§ **Problem to work on**: Filter the records below for the word "cells". Keep each line that has it.

§ **Source records**:
•••

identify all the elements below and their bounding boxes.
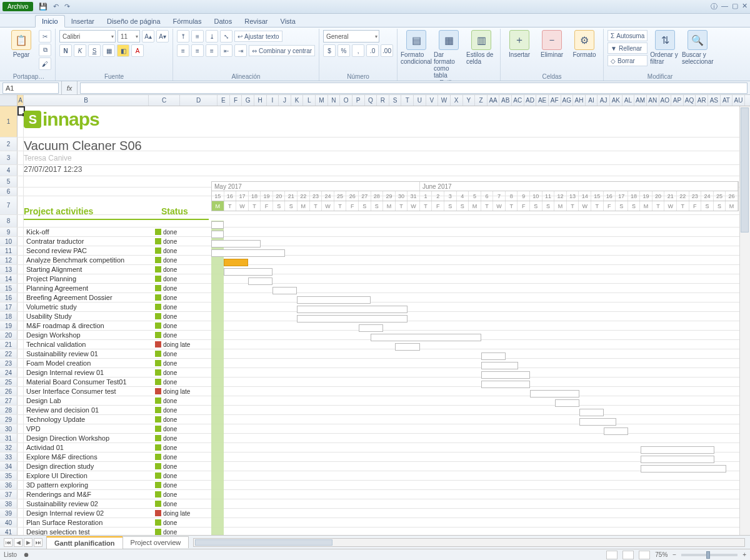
align-top-icon[interactable]: ⤒ [177,30,189,42]
row-header[interactable]: 3 [0,151,18,164]
column-header[interactable]: AR [696,95,708,106]
grow-font-icon[interactable]: A▴ [142,30,154,42]
currency-icon[interactable]: $ [323,44,336,57]
column-header[interactable]: J [279,95,291,106]
column-header[interactable]: W [438,95,451,106]
font-name-combo[interactable]: Calibri [59,30,116,42]
row-header[interactable]: 5 [0,176,18,187]
row-header[interactable]: 29 [0,415,18,424]
column-header[interactable]: AN [647,95,659,106]
align-right-icon[interactable]: ≡ [206,44,218,57]
border-icon[interactable]: ▦ [102,44,115,57]
column-header[interactable]: AM [634,95,647,106]
column-header[interactable]: AI [586,95,598,106]
row-header[interactable]: 24 [0,368,18,377]
ribbon-tab[interactable]: Inicio [35,15,65,28]
row-header[interactable]: 34 [0,462,18,471]
sheet-tab-overview[interactable]: Project overview [122,536,189,548]
column-header[interactable]: B [24,95,149,106]
align-center-icon[interactable]: ≡ [191,44,204,57]
cell-styles-button[interactable]: ▥Estilos de celda [466,30,496,65]
dec-decimal-icon[interactable]: .00 [381,44,393,57]
row-header[interactable]: 11 [0,246,18,255]
row-header[interactable]: 10 [0,237,18,246]
clear-button[interactable]: ◇ Borrar [608,55,648,66]
minimize-icon[interactable]: — [721,2,728,11]
select-all-corner[interactable] [0,95,18,106]
align-middle-icon[interactable]: ≡ [191,30,204,42]
row-header[interactable]: 19 [0,321,18,330]
column-header[interactable]: AF [549,95,561,106]
column-header[interactable]: N [328,95,341,106]
font-color-icon[interactable]: A [131,44,144,57]
sheet-next-icon[interactable]: ▶ [24,538,32,547]
find-select-button[interactable]: 🔍Buscar y seleccionar [682,30,712,65]
column-header[interactable]: AO [659,95,672,106]
row-header[interactable]: 18 [0,312,18,321]
font-size-combo[interactable]: 11 [118,30,140,42]
format-painter-icon[interactable]: 🖌 [39,58,51,70]
row-header[interactable]: 13 [0,265,18,274]
column-header[interactable]: AJ [598,95,610,106]
row-header[interactable]: 37 [0,490,18,499]
column-header[interactable]: Y [463,95,476,106]
row-header[interactable]: 25 [0,378,18,386]
row-header[interactable]: 1 [0,106,18,137]
number-format-combo[interactable]: General [323,30,379,42]
column-header[interactable]: AD [524,95,537,106]
help-icon[interactable]: ⓘ [711,2,718,11]
row-header[interactable]: 17 [0,302,18,311]
save-icon[interactable]: 💾 [39,2,48,10]
column-header[interactable]: AS [708,95,721,106]
sheet-last-icon[interactable]: ⏭ [34,538,42,547]
maximize-icon[interactable]: ▢ [732,2,738,11]
column-header[interactable]: M [316,95,328,106]
column-header[interactable]: O [340,95,352,106]
column-header[interactable]: AQ [684,95,696,106]
row-header[interactable]: 40 [0,518,18,527]
indent-dec-icon[interactable]: ⇤ [220,44,232,57]
row-header[interactable]: 6 [0,188,18,196]
format-table-button[interactable]: ▦Dar formato como tabla [434,30,464,79]
sheet-prev-icon[interactable]: ◀ [14,538,22,547]
horizontal-scrollbar[interactable] [193,538,745,547]
row-header[interactable]: 30 [0,424,18,433]
column-header[interactable]: H [254,95,267,106]
sort-filter-button[interactable]: ⇅Ordenar y filtrar [650,30,680,65]
insert-cells-button[interactable]: ＋Insertar [504,30,534,58]
row-header[interactable]: 2 [0,138,18,151]
row-header[interactable]: 4 [0,165,18,176]
column-header[interactable]: AB [499,95,512,106]
column-header[interactable]: E [218,95,230,106]
shrink-font-icon[interactable]: A▾ [156,30,169,42]
close-icon[interactable]: ✕ [742,2,748,11]
formula-input[interactable] [80,82,748,94]
column-header[interactable]: T [401,95,414,106]
sheet-first-icon[interactable]: ⏮ [4,538,12,547]
column-header[interactable]: K [291,95,304,106]
align-left-icon[interactable]: ≡ [177,44,189,57]
file-button[interactable]: Archivo [2,2,33,11]
italic-icon[interactable]: K [74,44,86,57]
row-header[interactable]: 26 [0,387,18,396]
column-header[interactable]: S [389,95,402,106]
row-header[interactable]: 16 [0,293,18,302]
percent-icon[interactable]: % [338,44,350,57]
cut-icon[interactable]: ✂ [39,30,51,42]
column-header[interactable]: AC [512,95,524,106]
format-cells-button[interactable]: ⚙Formato [569,30,599,58]
comma-icon[interactable]: , [352,44,364,57]
row-header[interactable]: 14 [0,274,18,283]
ribbon-tab[interactable]: Diseño de página [101,16,167,27]
row-header[interactable]: 41 [0,528,18,535]
column-header[interactable]: A [18,95,24,106]
scroll-thumb[interactable] [195,539,332,546]
column-header[interactable]: AL [622,95,635,106]
column-header[interactable]: X [451,95,463,106]
column-header[interactable]: AE [536,95,549,106]
column-header[interactable]: U [414,95,426,106]
row-header[interactable]: 7 [0,196,18,214]
row-header[interactable]: 15 [0,284,18,292]
orientation-icon[interactable]: ⤡ [220,30,232,42]
column-header[interactable]: Q [365,95,378,106]
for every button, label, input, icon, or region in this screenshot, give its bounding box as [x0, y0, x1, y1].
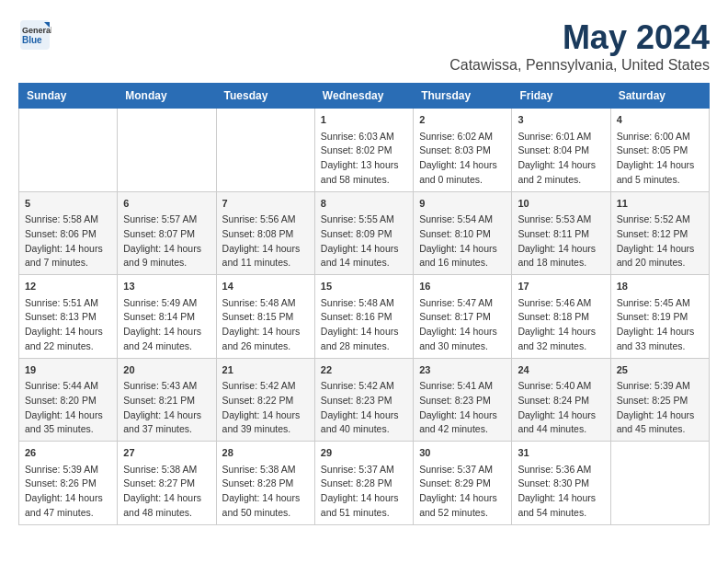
day-number: 26: [25, 445, 111, 461]
day-number: 17: [518, 279, 604, 294]
calendar-day-cell: 21Sunrise: 5:42 AMSunset: 8:22 PMDayligh…: [216, 358, 314, 442]
location: Catawissa, Pennsylvania, United States: [449, 57, 710, 74]
calendar-day-cell: 30Sunrise: 5:37 AMSunset: 8:29 PMDayligh…: [414, 442, 512, 525]
calendar-day-cell: 3Sunrise: 6:01 AMSunset: 8:04 PMDaylight…: [512, 109, 610, 192]
weekday-header: Wednesday: [314, 84, 413, 109]
calendar-day-cell: 4Sunrise: 6:00 AMSunset: 8:05 PMDaylight…: [610, 109, 709, 192]
day-number: 16: [419, 279, 506, 294]
weekday-header: Sunday: [19, 84, 118, 109]
day-info: Sunrise: 5:48 AMSunset: 8:16 PMDaylight:…: [321, 296, 407, 354]
day-info: Sunrise: 5:44 AMSunset: 8:20 PMDaylight:…: [25, 379, 111, 437]
calendar-day-cell: 18Sunrise: 5:45 AMSunset: 8:19 PMDayligh…: [610, 275, 709, 359]
calendar-day-cell: 13Sunrise: 5:49 AMSunset: 8:14 PMDayligh…: [118, 275, 216, 359]
calendar-week-row: 12Sunrise: 5:51 AMSunset: 8:13 PMDayligh…: [19, 275, 710, 359]
day-number: 9: [419, 196, 506, 212]
day-number: 20: [123, 362, 210, 378]
calendar-day-cell: 16Sunrise: 5:47 AMSunset: 8:17 PMDayligh…: [414, 275, 512, 359]
day-number: 25: [617, 362, 703, 378]
day-number: 14: [222, 279, 309, 294]
day-number: 18: [617, 279, 703, 294]
calendar-day-cell: 8Sunrise: 5:55 AMSunset: 8:09 PMDaylight…: [314, 191, 413, 275]
day-number: 29: [321, 445, 407, 461]
day-number: 4: [617, 112, 703, 128]
day-info: Sunrise: 5:48 AMSunset: 8:15 PMDaylight:…: [222, 296, 309, 354]
day-info: Sunrise: 5:46 AMSunset: 8:18 PMDaylight:…: [518, 296, 604, 354]
calendar-day-cell: 19Sunrise: 5:44 AMSunset: 8:20 PMDayligh…: [19, 358, 118, 442]
calendar-week-row: 19Sunrise: 5:44 AMSunset: 8:20 PMDayligh…: [19, 358, 710, 442]
day-number: 19: [25, 362, 111, 378]
calendar-day-cell: 20Sunrise: 5:43 AMSunset: 8:21 PMDayligh…: [118, 358, 216, 442]
calendar-day-cell: 22Sunrise: 5:42 AMSunset: 8:23 PMDayligh…: [314, 358, 413, 442]
calendar-week-row: 26Sunrise: 5:39 AMSunset: 8:26 PMDayligh…: [19, 442, 710, 525]
calendar-day-cell: 27Sunrise: 5:38 AMSunset: 8:27 PMDayligh…: [118, 442, 216, 525]
day-number: 6: [123, 196, 210, 212]
day-info: Sunrise: 5:41 AMSunset: 8:23 PMDaylight:…: [419, 379, 506, 437]
day-number: 23: [419, 362, 506, 378]
calendar-day-cell: 28Sunrise: 5:38 AMSunset: 8:28 PMDayligh…: [216, 442, 314, 525]
day-info: Sunrise: 5:55 AMSunset: 8:09 PMDaylight:…: [321, 213, 407, 270]
calendar-day-cell: [19, 109, 118, 192]
day-number: 10: [518, 196, 604, 212]
day-info: Sunrise: 5:38 AMSunset: 8:28 PMDaylight:…: [222, 463, 309, 521]
day-number: 1: [321, 112, 407, 128]
day-info: Sunrise: 5:49 AMSunset: 8:14 PMDaylight:…: [123, 296, 210, 354]
calendar-day-cell: 26Sunrise: 5:39 AMSunset: 8:26 PMDayligh…: [19, 442, 118, 525]
day-number: 3: [518, 112, 604, 128]
logo: General Blue: [18, 18, 51, 52]
calendar-header-row: SundayMondayTuesdayWednesdayThursdayFrid…: [19, 84, 710, 109]
day-number: 22: [321, 362, 407, 378]
day-info: Sunrise: 5:42 AMSunset: 8:22 PMDaylight:…: [222, 379, 309, 437]
calendar-week-row: 1Sunrise: 6:03 AMSunset: 8:02 PMDaylight…: [19, 109, 710, 192]
calendar-day-cell: 29Sunrise: 5:37 AMSunset: 8:28 PMDayligh…: [314, 442, 413, 525]
calendar-day-cell: 7Sunrise: 5:56 AMSunset: 8:08 PMDaylight…: [216, 191, 314, 275]
weekday-header: Thursday: [414, 84, 512, 109]
day-info: Sunrise: 5:36 AMSunset: 8:30 PMDaylight:…: [518, 463, 604, 521]
day-number: 7: [222, 196, 309, 212]
day-info: Sunrise: 5:54 AMSunset: 8:10 PMDaylight:…: [419, 213, 506, 270]
day-info: Sunrise: 6:01 AMSunset: 8:04 PMDaylight:…: [518, 130, 604, 188]
calendar-day-cell: 11Sunrise: 5:52 AMSunset: 8:12 PMDayligh…: [610, 191, 709, 275]
day-info: Sunrise: 5:45 AMSunset: 8:19 PMDaylight:…: [617, 296, 703, 354]
calendar-day-cell: 10Sunrise: 5:53 AMSunset: 8:11 PMDayligh…: [512, 191, 610, 275]
day-info: Sunrise: 6:03 AMSunset: 8:02 PMDaylight:…: [321, 130, 407, 188]
calendar-day-cell: 25Sunrise: 5:39 AMSunset: 8:25 PMDayligh…: [610, 358, 709, 442]
day-number: 8: [321, 196, 407, 212]
day-number: 2: [419, 112, 506, 128]
day-info: Sunrise: 6:02 AMSunset: 8:03 PMDaylight:…: [419, 130, 506, 188]
day-number: 11: [617, 196, 703, 212]
calendar-body: 1Sunrise: 6:03 AMSunset: 8:02 PMDaylight…: [19, 109, 710, 525]
day-number: 15: [321, 279, 407, 294]
month-title: May 2024: [449, 18, 710, 57]
page-header: General Blue May 2024 Catawissa, Pennsyl…: [18, 18, 710, 74]
weekday-header: Tuesday: [216, 84, 314, 109]
day-number: 21: [222, 362, 309, 378]
day-info: Sunrise: 5:37 AMSunset: 8:28 PMDaylight:…: [321, 463, 407, 521]
day-number: 27: [123, 445, 210, 461]
day-info: Sunrise: 5:39 AMSunset: 8:25 PMDaylight:…: [617, 379, 703, 437]
logo-icon: General Blue: [18, 18, 51, 52]
day-info: Sunrise: 5:52 AMSunset: 8:12 PMDaylight:…: [617, 213, 703, 270]
calendar-day-cell: [118, 109, 216, 192]
calendar-day-cell: 2Sunrise: 6:02 AMSunset: 8:03 PMDaylight…: [414, 109, 512, 192]
svg-text:Blue: Blue: [22, 35, 42, 45]
day-number: 24: [518, 362, 604, 378]
day-number: 5: [25, 196, 111, 212]
calendar-day-cell: 9Sunrise: 5:54 AMSunset: 8:10 PMDaylight…: [414, 191, 512, 275]
day-info: Sunrise: 6:00 AMSunset: 8:05 PMDaylight:…: [617, 130, 703, 188]
calendar-day-cell: [216, 109, 314, 192]
day-number: 13: [123, 279, 210, 294]
calendar-day-cell: 17Sunrise: 5:46 AMSunset: 8:18 PMDayligh…: [512, 275, 610, 359]
day-number: 31: [518, 445, 604, 461]
calendar-day-cell: 12Sunrise: 5:51 AMSunset: 8:13 PMDayligh…: [19, 275, 118, 359]
calendar-week-row: 5Sunrise: 5:58 AMSunset: 8:06 PMDaylight…: [19, 191, 710, 275]
calendar-day-cell: 24Sunrise: 5:40 AMSunset: 8:24 PMDayligh…: [512, 358, 610, 442]
day-info: Sunrise: 5:42 AMSunset: 8:23 PMDaylight:…: [321, 379, 407, 437]
calendar-day-cell: 5Sunrise: 5:58 AMSunset: 8:06 PMDaylight…: [19, 191, 118, 275]
calendar-day-cell: 23Sunrise: 5:41 AMSunset: 8:23 PMDayligh…: [414, 358, 512, 442]
calendar-table: SundayMondayTuesdayWednesdayThursdayFrid…: [18, 83, 710, 525]
day-info: Sunrise: 5:47 AMSunset: 8:17 PMDaylight:…: [419, 296, 506, 354]
weekday-header: Saturday: [610, 84, 709, 109]
day-info: Sunrise: 5:37 AMSunset: 8:29 PMDaylight:…: [419, 463, 506, 521]
day-info: Sunrise: 5:53 AMSunset: 8:11 PMDaylight:…: [518, 213, 604, 270]
calendar-day-cell: 14Sunrise: 5:48 AMSunset: 8:15 PMDayligh…: [216, 275, 314, 359]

•••

§ **The completed task**:
insert-cells-button[interactable]: ＋Insertar [504,30,534,58]
format-cells-button[interactable]: ⚙Formato [569,30,599,58]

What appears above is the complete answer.